I have attempted to write the following account of myself, as if I were a dead man in another world looking back at my own life. Nor have I found this difficult, for life is nearly over with me. I have taken no pains about my style of writing.
This is the quintessential scientific autobiography, a brief and charming book that Darwin wrote “for nearly an hour on most afternoons” for a little over two months. Originally published in 1887—five years after the naturalist’s death—it was somewhat censored, the more controversial religious opinions being taken out. It was only in 1958, to celebrate the centennial of The Origin of Species, that the full version was restored, edited by one of Darwin’s granddaughters, Nora Barlow.

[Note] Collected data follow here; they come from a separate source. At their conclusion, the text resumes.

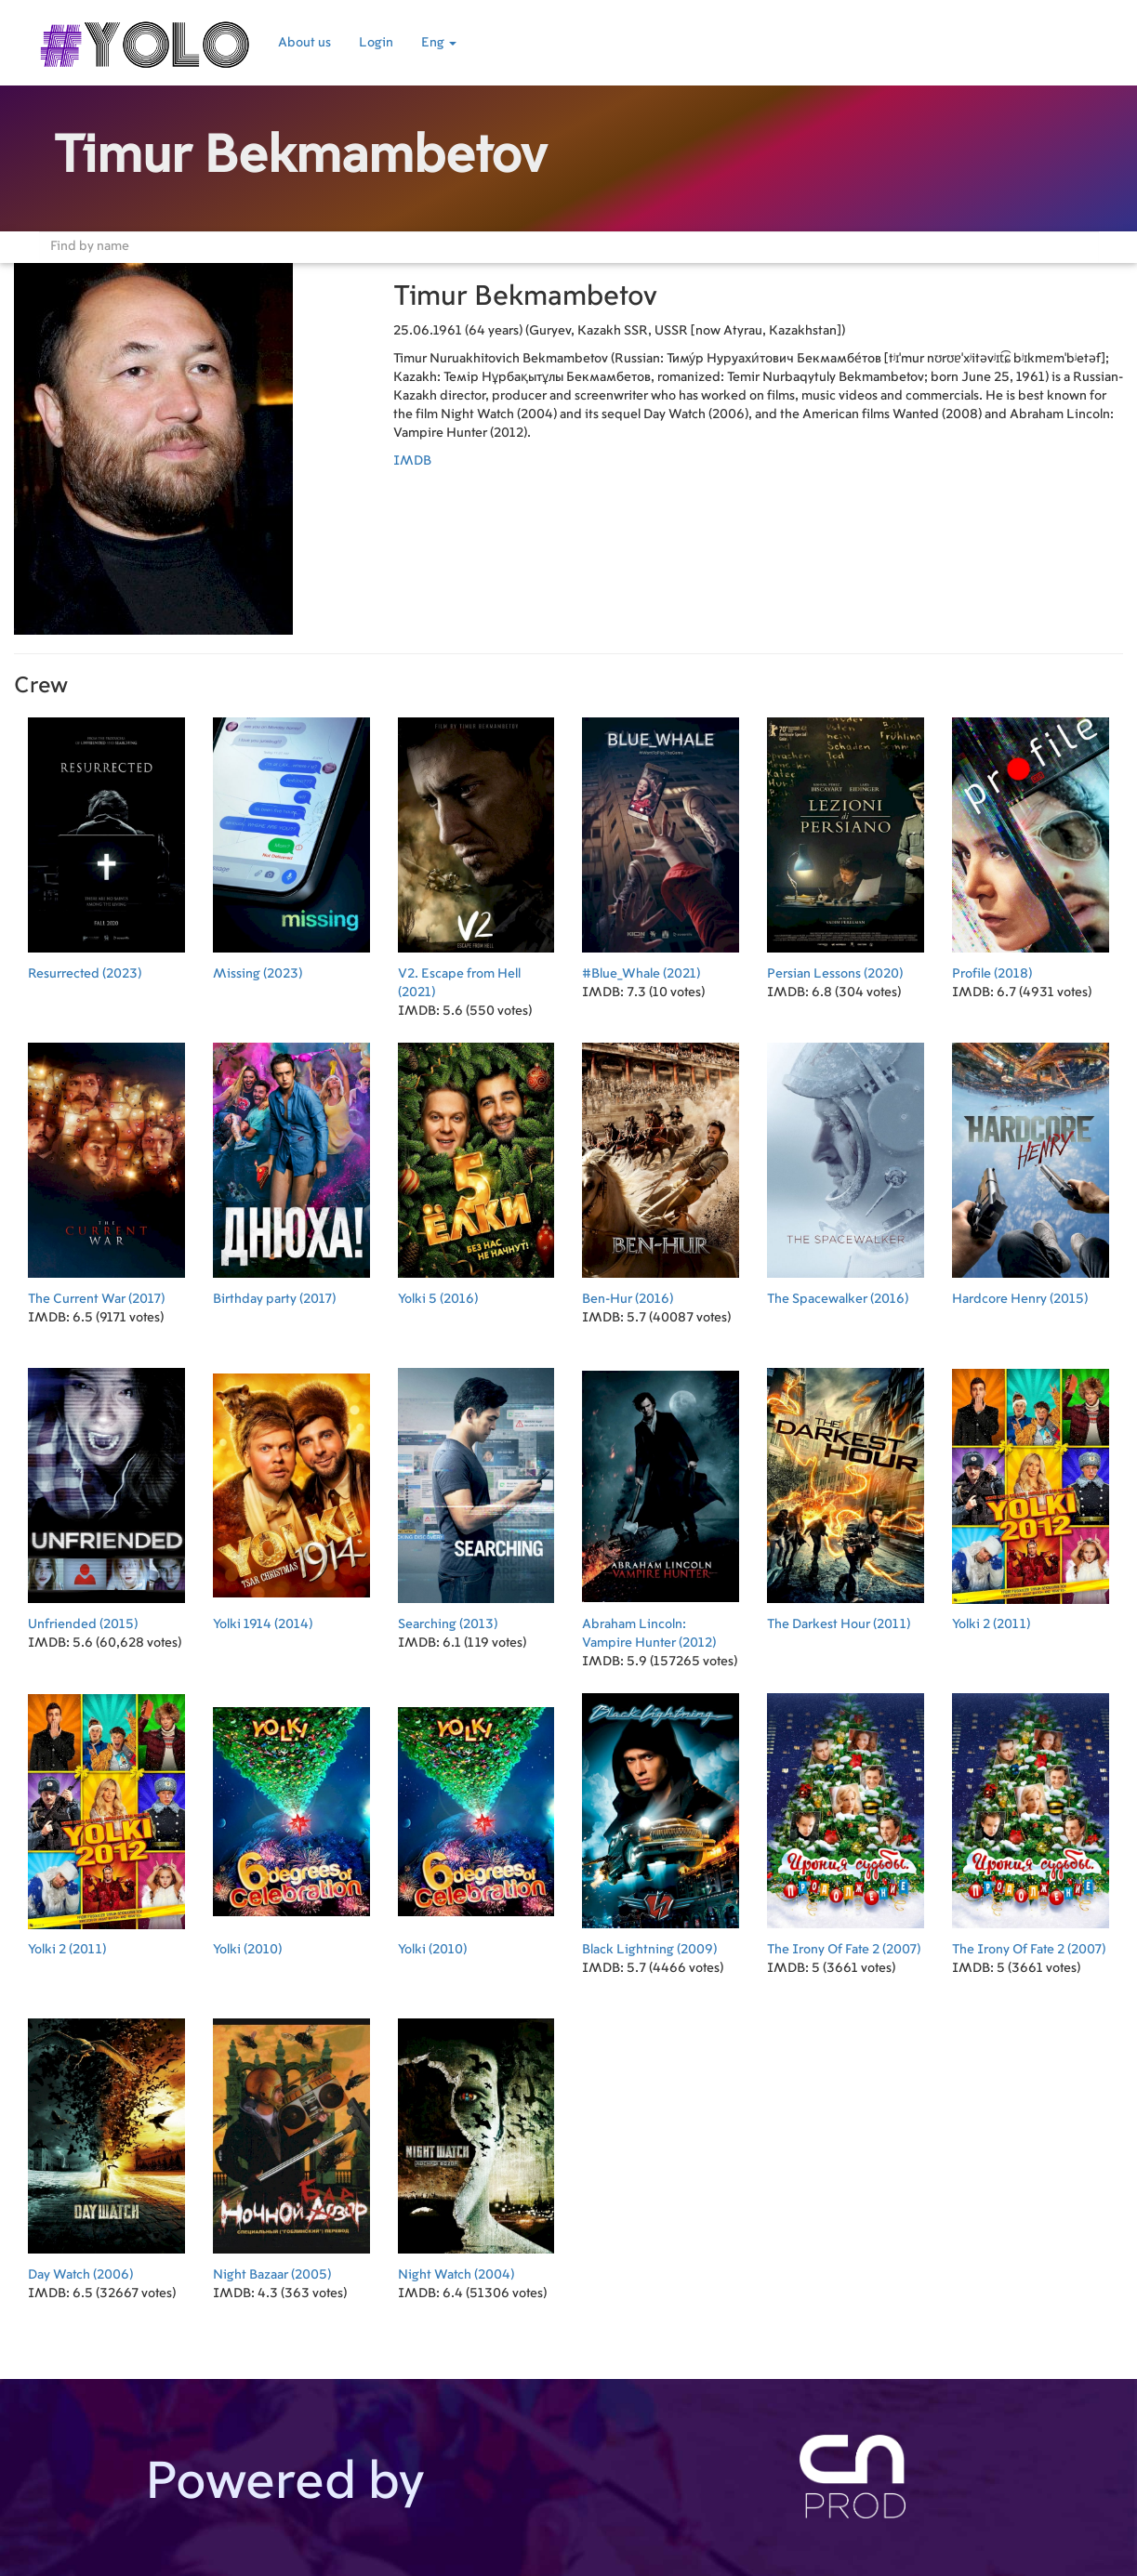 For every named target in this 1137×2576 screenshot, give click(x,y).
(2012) (660, 1503)
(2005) (291, 2144)
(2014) (291, 1494)
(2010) (291, 1819)
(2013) (476, 1494)
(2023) (106, 843)
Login (376, 42)
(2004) (476, 2144)
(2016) (476, 1169)
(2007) (845, 1819)
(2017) (106, 1169)
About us (304, 42)
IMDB (412, 460)
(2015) (1030, 1169)
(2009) (660, 1819)
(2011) (845, 1494)
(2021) (476, 852)
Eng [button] (438, 42)
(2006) (106, 2144)
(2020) (845, 843)
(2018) (1030, 843)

The religious opinions that Darwin expresses are, nowadays, not enough to raise eyebrows. In short, his travels and his research slowly eroded his faith until all that remained was an untroubled agnosticism. What is interesting is that Darwin attributes to his loss of faith his further loss of sensitivity to music and to grand natural scenes. Apparently, in later life he found himself unable to experience the sublime. His scientific work also caused him to lose his appreciation for music, pictures, and poetry, which he heartily regrets: “My mind seems to have become a kind of machine for grinding general laws out of large collections of facts,” he says, and attributes to this the fact that “for many years I cannot endure to read a line of poetry.”
The most striking and lovable of Darwin’s qualities is his humility. He notes his lack of facility with foreign languages (which partially caused him to refuse Marx’s offer to dedicate Kapital to him), his terrible ear for music, his difficulty with writing, his incompetence in mathematics, and repeatedly laments his lack of higher aesthetic sensitivities. His explanation for his great scientific breakthrough is merely a talent for observation and dogged persistence. He even ends the book by saying: “With such moderate abilities as I possess, it is truly surprising that thus I should have influenced to a considerable extent the beliefs of scientific men on some important point.” It is remarkable that such a modest and retiring man should have stirred up one of the greatest revolutions in Western thought. Few thinkers have been more averse to controversy.
This little book also offers some reflection on the development of his theory—with the oft-quoted paragraph about reading Malthus—as well as several good portraits of contemporary thinkers. But the autobiography is not nearly as full as one might expect, since Darwin skips over his voyage on the Beagle (he had already written an excellent book about it) and since the second half of his life was extremely uneventful. For Darwin developed a mysterious ailment that kept his mostly house-bound, so much so that he did not even go to his father’s funeral. The explanation eluded doctors in his time and has resisted firm diagnosis ever since. But the consensus seems to be that it was at least in part psychological. It did give Darwin a convenient excuse to avoid society and focus on his work.
The final portrait which emerges is that of a scrupulous, methodical, honest, plainspoken, diffident, and level-headed fellow. It is easy to imagine him as a retiring uncle or a reserved high school teacher. That such a man, through a combination of genius and circumstance—and do not forget that he almost did not go on that famous voyage—could scandalize the public and make a fundamental contribution to our picture of the universe, is perhaps the greatest argument that ever was against the eccentric genius trope.